Segment Open

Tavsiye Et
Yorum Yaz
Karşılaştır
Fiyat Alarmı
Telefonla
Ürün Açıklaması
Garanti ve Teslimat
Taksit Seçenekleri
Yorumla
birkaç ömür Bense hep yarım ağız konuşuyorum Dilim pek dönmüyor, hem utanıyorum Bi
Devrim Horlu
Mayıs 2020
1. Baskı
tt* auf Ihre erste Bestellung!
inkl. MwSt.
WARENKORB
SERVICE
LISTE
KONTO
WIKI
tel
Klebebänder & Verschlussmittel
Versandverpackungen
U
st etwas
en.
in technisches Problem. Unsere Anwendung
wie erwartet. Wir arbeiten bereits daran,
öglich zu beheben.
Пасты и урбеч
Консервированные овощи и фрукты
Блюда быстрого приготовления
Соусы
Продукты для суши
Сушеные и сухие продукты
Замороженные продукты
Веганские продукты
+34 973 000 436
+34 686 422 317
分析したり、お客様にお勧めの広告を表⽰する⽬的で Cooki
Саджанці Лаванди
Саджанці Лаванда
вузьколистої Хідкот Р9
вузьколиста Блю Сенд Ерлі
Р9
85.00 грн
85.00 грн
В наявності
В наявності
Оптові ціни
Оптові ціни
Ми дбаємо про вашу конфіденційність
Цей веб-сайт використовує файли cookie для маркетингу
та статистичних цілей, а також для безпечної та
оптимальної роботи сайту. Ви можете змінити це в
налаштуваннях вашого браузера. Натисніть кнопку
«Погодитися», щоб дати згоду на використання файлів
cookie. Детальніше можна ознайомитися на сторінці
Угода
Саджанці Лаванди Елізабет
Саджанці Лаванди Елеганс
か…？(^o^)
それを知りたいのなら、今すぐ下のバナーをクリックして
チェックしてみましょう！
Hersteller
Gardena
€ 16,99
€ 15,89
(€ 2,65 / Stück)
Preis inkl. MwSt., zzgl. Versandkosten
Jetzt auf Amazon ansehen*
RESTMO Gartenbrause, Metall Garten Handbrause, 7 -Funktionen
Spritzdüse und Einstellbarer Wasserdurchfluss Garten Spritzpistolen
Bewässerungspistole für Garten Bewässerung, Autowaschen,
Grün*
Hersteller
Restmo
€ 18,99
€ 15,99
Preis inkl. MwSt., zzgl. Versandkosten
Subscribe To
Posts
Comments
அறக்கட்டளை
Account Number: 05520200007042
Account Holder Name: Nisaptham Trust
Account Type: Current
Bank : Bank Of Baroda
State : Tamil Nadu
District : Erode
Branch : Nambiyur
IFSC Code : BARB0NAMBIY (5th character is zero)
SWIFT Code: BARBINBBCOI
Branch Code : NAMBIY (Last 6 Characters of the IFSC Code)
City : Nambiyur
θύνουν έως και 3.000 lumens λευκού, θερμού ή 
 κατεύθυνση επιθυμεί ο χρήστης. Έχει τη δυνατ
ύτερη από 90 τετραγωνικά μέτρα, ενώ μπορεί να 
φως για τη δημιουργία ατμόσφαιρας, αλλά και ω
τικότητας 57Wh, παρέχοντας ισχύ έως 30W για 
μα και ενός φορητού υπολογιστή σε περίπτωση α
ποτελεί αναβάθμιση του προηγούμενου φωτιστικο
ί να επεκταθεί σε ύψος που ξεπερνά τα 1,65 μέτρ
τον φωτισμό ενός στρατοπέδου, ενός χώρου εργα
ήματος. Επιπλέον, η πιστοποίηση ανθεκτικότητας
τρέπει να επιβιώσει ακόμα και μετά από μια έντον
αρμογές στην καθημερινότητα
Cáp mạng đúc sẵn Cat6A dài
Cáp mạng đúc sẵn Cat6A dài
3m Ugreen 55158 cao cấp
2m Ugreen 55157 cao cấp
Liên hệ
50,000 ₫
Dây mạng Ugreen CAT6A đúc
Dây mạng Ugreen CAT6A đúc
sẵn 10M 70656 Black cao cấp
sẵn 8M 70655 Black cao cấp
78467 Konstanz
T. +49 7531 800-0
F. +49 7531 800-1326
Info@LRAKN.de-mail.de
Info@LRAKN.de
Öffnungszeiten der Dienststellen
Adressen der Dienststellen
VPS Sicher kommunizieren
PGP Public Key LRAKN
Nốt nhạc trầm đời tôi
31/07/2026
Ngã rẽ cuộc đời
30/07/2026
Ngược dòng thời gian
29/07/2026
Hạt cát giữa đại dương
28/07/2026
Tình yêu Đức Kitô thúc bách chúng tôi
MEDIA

Segment Closed

| What this task involves |
Every piece of the data must be set down exactly. Omit nothing.

| Expected answer |
Tavsiye Et
Yorum Yaz
Karşılaştır
Fiyat Alarmı
Telefonla
Ürün Açıklaması
Garanti ve Teslimat
Taksit Seçenekleri
Yorumla
birkaç ömür Bense hep yarım ağız konuşuyorum Dilim pek dönmüyor, hem utanıyorum Bi
Devrim Horlu
Mayıs 2020
1. Baskı
tt* auf Ihre erste Bestellung!
inkl. MwSt.
WARENKORB
SERVICE
LISTE
KONTO
WIKI
tel
Klebebänder & Verschlussmittel
Versandverpackungen
U
st etwas
en.
in technisches Problem. Unsere Anwendung
wie erwartet. Wir arbeiten bereits daran,
öglich zu beheben.
Пасты и урбеч
Консервированные овощи и фрукты
Блюда быстрого приготовления
Соусы
Продукты для суши
Сушеные и сухие продукты
Замороженные продукты
Веганские продукты
+34 973 000 436
+34 686 422 317
分析したり、お客様にお勧めの広告を表⽰する⽬的で Cooki
Саджанці Лаванди
Саджанці Лаванда
вузьколистої Хідкот Р9
вузьколиста Блю Сенд Ерлі
Р9
85.00 грн
85.00 грн
В наявності
В наявності
Оптові ціни
Оптові ціни
Ми дбаємо про вашу конфіденційність
Цей веб-сайт використовує файли cookie для маркетингу
та статистичних цілей, а також для безпечної та
оптимальної роботи сайту. Ви можете змінити це в
налаштуваннях вашого браузера. Натисніть кнопку
«Погодитися», щоб дати згоду на використання файлів
cookie. Детальніше можна ознайомитися на сторінці
Угода
Саджанці Лаванди Елізабет
Саджанці Лаванди Елеганс
か…？(^o^)
それを知りたいのなら、今すぐ下のバナーをクリックして
チェックしてみましょう！
Hersteller
Gardena
€ 16,99
€ 15,89
(€ 2,65 / Stück)
Preis inkl. MwSt., zzgl. Versandkosten
Jetzt auf Amazon ansehen*
RESTMO Gartenbrause, Metall Garten Handbrause, 7 -Funktionen
Spritzdüse und Einstellbarer Wasserdurchfluss Garten Spritzpistolen
Bewässerungspistole für Garten Bewässerung, Autowaschen,
Grün*
Hersteller
Restmo
€ 18,99
€ 15,99
Preis inkl. MwSt., zzgl. Versandkosten
Subscribe To
Posts
Comments
அறக்கட்டளை
Account Number: 05520200007042
Account Holder Name: Nisaptham Trust
Account Type: Current
Bank : Bank Of Baroda
State : Tamil Nadu
District : Erode
Branch : Nambiyur
IFSC Code : BARB0NAMBIY (5th character is zero)
SWIFT Code: BARBINBBCOI
Branch Code : NAMBIY (Last 6 Characters of the IFSC Code)
City : Nambiyur
θύνουν έως και 3.000 lumens λευκού, θερμού ή 
 κατεύθυνση επιθυμεί ο χρήστης. Έχει τη δυνατ
ύτερη από 90 τετραγωνικά μέτρα, ενώ μπορεί να 
φως για τη δημιουργία ατμόσφαιρας, αλλά και ω
τικότητας 57Wh, παρέχοντας ισχύ έως 30W για 
μα και ενός φορητού υπολογιστή σε περίπτωση α
ποτελεί αναβάθμιση του προηγούμενου φωτιστικο
ί να επεκταθεί σε ύψος που ξεπερνά τα 1,65 μέτρ
τον φωτισμό ενός στρατοπέδου, ενός χώρου εργα
ήματος. Επιπλέον, η πιστοποίηση ανθεκτικότητας
τρέπει να επιβιώσει ακόμα και μετά από μια έντον
αρμογές στην καθημερινότητα
Cáp mạng đúc sẵn Cat6A dài
Cáp mạng đúc sẵn Cat6A dài
3m Ugreen 55158 cao cấp
2m Ugreen 55157 cao cấp
Liên hệ
50,000 ₫
Dây mạng Ugreen CAT6A đúc
Dây mạng Ugreen CAT6A đúc
sẵn 10M 70656 Black cao cấp
sẵn 8M 70655 Black cao cấp
78467 Konstanz
T. +49 7531 800-0
F. +49 7531 800-1326
Info@LRAKN.de-mail.de
Info@LRAKN.de
Öffnungszeiten der Dienststellen
Adressen der Dienststellen
VPS Sicher kommunizieren
PGP Public Key LRAKN
Nốt nhạc trầm đời tôi
31/07/2026
Ngã rẽ cuộc đời
30/07/2026
Ngược dòng thời gian
29/07/2026
Hạt cát giữa đại dương
28/07/2026
Tình yêu Đức Kitô thúc bách chúng tôi
MEDIA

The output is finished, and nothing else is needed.